How to save on cloud costs with workload management – Part 1: Idle time management
Up to 35%of your cloud bill is waste. You're not alone, though. Almost every single user of the cloud is spending significantly more than they need to be. Infrastructure as a service (IaaS) remains the fastest growing component of the cloud and IaaS alone is set to pass 50 billion dollars per year in a market worth over 260 billion dollars. That's at least 17.5 billion dollars wasted globally in IaaS alone.
The most common source of this waste is having machines run when they don't need to. Every hour, minute or even second a machine runs unnecessarily will be money down the drain.

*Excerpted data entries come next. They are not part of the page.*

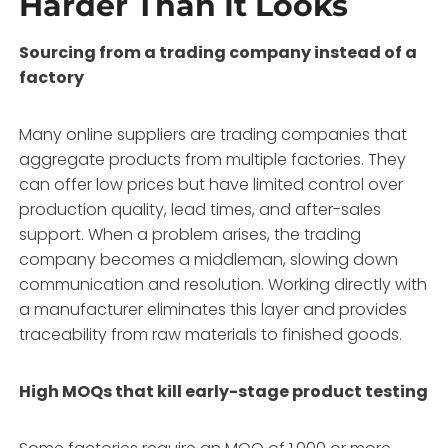
Harder Than It Looks
Sourcing from a trading company instead of a
factory
Many online suppliers are trading companies that
aggregate products from multiple factories. They
can offer low prices but have limited control over
production quality, lead times, and after-sales
support. When a problem arises, the trading
company becomes a middleman, slowing down
communication and resolution. Working directly with
a manufacturer eliminates this layer and provides
traceability from raw materials to finished goods.
High MOQs that kill early-stage product testing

Cloud providers offer discounts if you commit to running your workloads for a long period of time, but, even if this may seem the quickest and easiest way to reduce your bill, a discount on server time that wasn’t required can be a false saving and can still lead to you paying more than you need to in the long run.
If you buy Reserved Instances (RIs) for idle machines, you'll see an immediate discount on your bill, but you will have bought RIs for machines you shouldn't have. Long term, this is going to increase your costs as you find yourself having committed to paying for capacity you clearly didn't need. The cloud is about elasticity, it's about capacity on demand - the capacity you need when you need it. So, a better long-term approach is to first understand your demand profile across all your workloads and switch off machines when they don't need to run. Then, once you've done that, analyse the remaining workloads and determine if they are optimally configured or rightsized.
Only after completing this good housekeeping, should you consider reserving instances and buying into savings plans.
Get the measure of it
Telling someone to turn a machine off is easy but you need to be sure the evidence is there to support the change.
Some tools will use average CPU over a time period and, if that average is low, then they will suggest that machine can be switched off. However, a machine could be highly active for 5 minutes every hour and using an average in this way will miss these important peaks.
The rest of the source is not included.